I have recovered my sense of perspective. I want Josh to be here, I always want Josh to be here, and I can't believe that he isn't flying home from Chicago this week to be with me, where he belongs. But that's no different from every other week. And I do know that this ~ this is just a breast. It is not a child.
I am extremely clear about the difference.
This past week I ran into an acquaintance who has had cancer. She's been fine for several years. And while I know that she has other significant challenges in her life, I realized as we talked that: I am not a fragile person at all. Her story? Not mine. I have my moments, and my days, when I am puddled all over the floor, but on the whole I am a pretty tough babe. And I'm good with that.
Best of all: I am imagining the future. You can travel all over the world with a fake boob. You can preach and take photographs and do spiritual direction and hike and canoe. And you still can't sing or cook if you never could. So, basically: I will still be myself, just with some new and gory scars and some silicone inside.

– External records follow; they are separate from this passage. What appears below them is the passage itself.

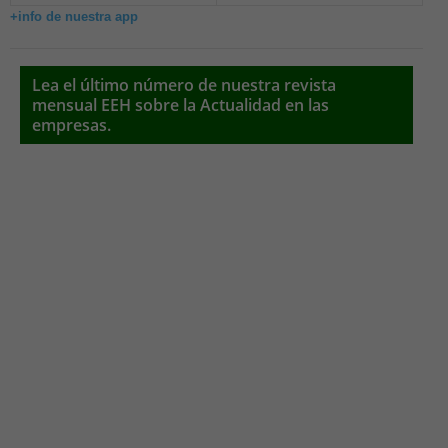
+info de nuestra app
Lea el último número de nuestra revista
mensual EEH sobre la Actualidad en las
empresas.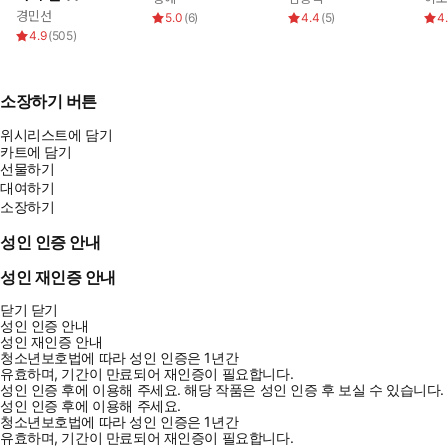
경민선
5.0
(
6
)
4.4
(
5
)
4
4.9
(
505
)
소장하기 버튼
위시리스트에 담기
카트에 담기
선물하기
대여하기
소장하기
성인 인증 안내
성인 재인증 안내
닫기
닫기
성인 인증 안내
성인 재인증 안내
청소년보호법에 따라 성인 인증은 1년간
유효하며, 기간이 만료되어 재인증이 필요합니다.
성인 인증 후에 이용해 주세요.
해당 작품은 성인 인증 후 보실 수 있습니다.
성인 인증 후에 이용해 주세요.
청소년보호법에 따라 성인 인증은 1년간
유효하며, 기간이 만료되어 재인증이 필요합니다.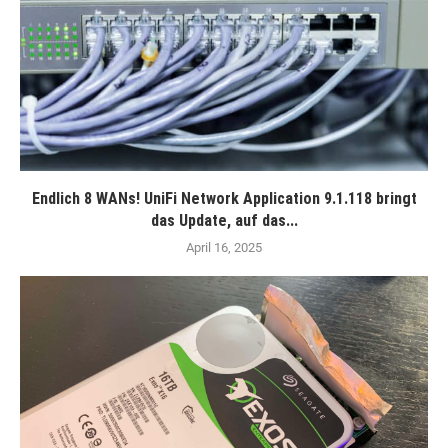
Endlich 8 WANs! UniFi Network Application 9.1.118 bringt
das Update, auf das...
April 16, 2025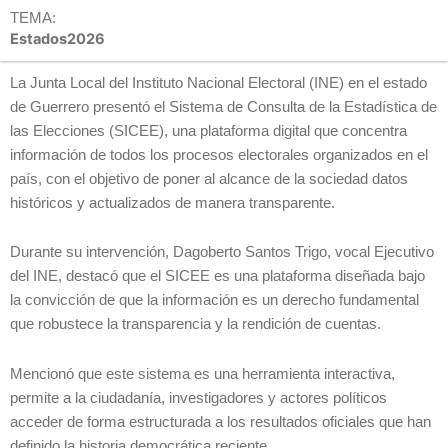
TEMA:
Estados2026
La Junta Local del Instituto Nacional Electoral (INE) en el estado
de Guerrero presentó el Sistema de Consulta de la Estadística de
las Elecciones (SICEE), una plataforma digital que concentra
información de todos los procesos electorales organizados en el
país, con el objetivo de poner al alcance de la sociedad datos
históricos y actualizados de manera transparente.
Durante su intervención, Dagoberto Santos Trigo, vocal Ejecutivo
del INE, destacó que el SICEE es una plataforma diseñada bajo
la convicción de que la información es un derecho fundamental
que robustece la transparencia y la rendición de cuentas.
Mencionó que este sistema es una herramienta interactiva,
permite a la ciudadanía, investigadores y actores políticos
acceder de forma estructurada a los resultados oficiales que han
definido la historia democrática reciente.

This whole thing really and totally sucks. But: OK ~ I will come out the other side and I will be fine.
Although I will probably have even less patience with certain people and their idiotic remarks than I do now!
I' ve lost track of when the surgery is scheduled, or maybe you haven't said, or I've forgotten,,,,regardless, holding you in prayer as you prepare. Deeply in prayer.
ReplyDelete"You can travel all over the world...and more...with a fake boob". Clarity worth hanging on to for future days.
ReplyDeleteIt is a lot to absorb and I often think that the decision-making process, coupled with the apprehension of waiting-for-everything-to-happen are some of the more difficult parts in all of this.
ReplyDeleteWresting control over this process is important and I admire how you have done that.
One tidbit of advice--if you can stand it--I found that having some crossword puzzles and my iPod with me while I endured the pre-surgery check-ins and chats was essential. I needed those distractions and there were too many interruptions to be able to focus on a book (or any companions!).